Since many state governments already use ESRI's GIS products, the incremental cost to implement the system is relatively small, says ESRI founder and President Jack Dangermond. Other states, such as Washington and Colorado, have used the templates to build their own reporting sites.
StateStat has the potential to show citizens the return on investment they get from get from government programs, and it could be used to hold agency chiefs accountable, O'Malley says.
During biweekly meetings with department heads, the governor uses GIS maps to track projects and the performance of departments. O'Malley says he uses GIS maps to quickly assess which divisions are performing well and which need new leadership. "That ability to recognize who the leaders are is what gets your entire organization to lean forward. That's what makes it go," he says.
But StateStat is far from perfect. "There's a lot of missing data," says Mattera, especially with regard to specific project details and performance metrics that show the impact of programs, such as the effect of weatherization initiatives on the number of applications for energy assistance.
"The data in there now is not as granular as we want it," says Beth Blauer, director of the StateStat program. But that's just one item on her wish list.
"We are still dealing with a lot of issues as they relate to getting the data into iMap," the ArcGIS server behind StateStat, says Blauer. Those issues include data ownership, accuracy, age, how often data is refreshed and whether it will be meaningful to decision-makers.

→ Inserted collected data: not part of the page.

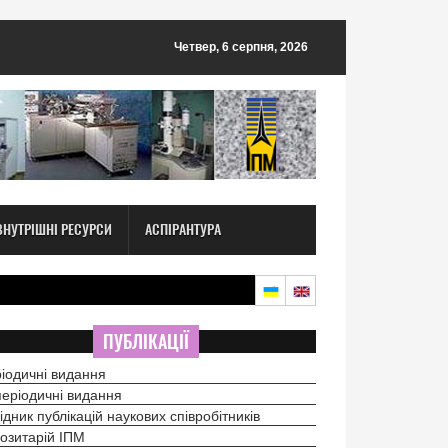
Четвер, 6 серпня, 2026
ВНУТРІШНІ РЕСУРСИ
АСПІРАНТУРА
ПУБЛІКАЦІЇ
іодичні видання
еріодичні видання
ідник публікацій наукових співробітників
озитарій ІПМ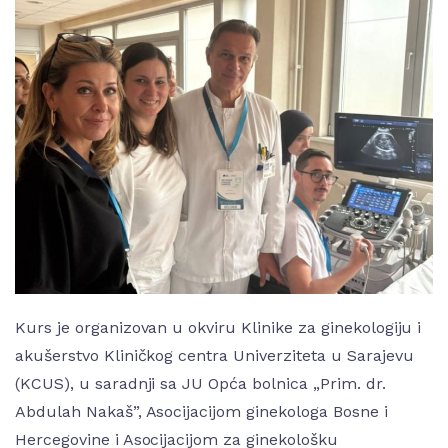
Kurs je organizovan u okviru Klinike za ginekologiju i
akušerstvo Kliničkog centra Univerziteta u Sarajevu
(KCUS), u saradnji sa JU Opća bolnica „Prim. dr.
Abdulah Nakaš”, Asocijacijom ginekologa Bosne i
Hercegovine i Asocijacijom za ginekološku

Because the state agencies use many different GIS servers and databases, they export data in Excel format and give it to Blauer's staff, who must import it manually. It has been particularly difficult to maintain data integrity and get updates automated, she says.
Another goal is to add performance data that could, for example, illustrate the impact of a program by showing the effect of spending on the unemployment rate.
Blauer says that eventually, StateStat will be used at all levels of government and available to the public. "You'll be able to see where we are spending money in education and whether the test scores are getting better."
She also envisions adding tools to allow public participation online. "They will be able to engage in a dialogue with government using the data," she says. But that may take some time: Blauer has just five people on staff.
While the state of Maryland is using mapping technology to show where federal stimulus money is being spent, ironically, it has yet to do the same for the expenditure of funds from its own state coffers. Most information is still viewed by department, not by the geographic area where the money is actually spent. But O'Malley says he wants to move in that direction.
He also says he wants to make the raw data behind all of those pretty maps and charts available to the public as a download that could be imported into Excel, a GIS application or other analytical tools for further analysis (a feature that Recovery.gov already offers for all stimulus spending data -- including Maryland's).
However, releasing the raw data behind all state government reporting means the administration will lose control of how results are presented. In the worst-case scenario, the data could be misused or misinterpreted.
But O'Malley says he isn't worried. "I gamble wholly on the notion that people are smart and that, if given the information, [they] will make increasingly better decisions," he says.
Whether StateStat ushers in a new era of openness in government -- or fades with the ARRA reporting requirements -- will likely depend more on politics than on technology.
But O'Malley is optimistic. He points to his successor in Baltimore, who has continued to use CitiStat. "The public saw the value in it. That would have made it difficult to not continue doing it," he says. "Hopefully my successor here will also continue to do that [with StateStat]."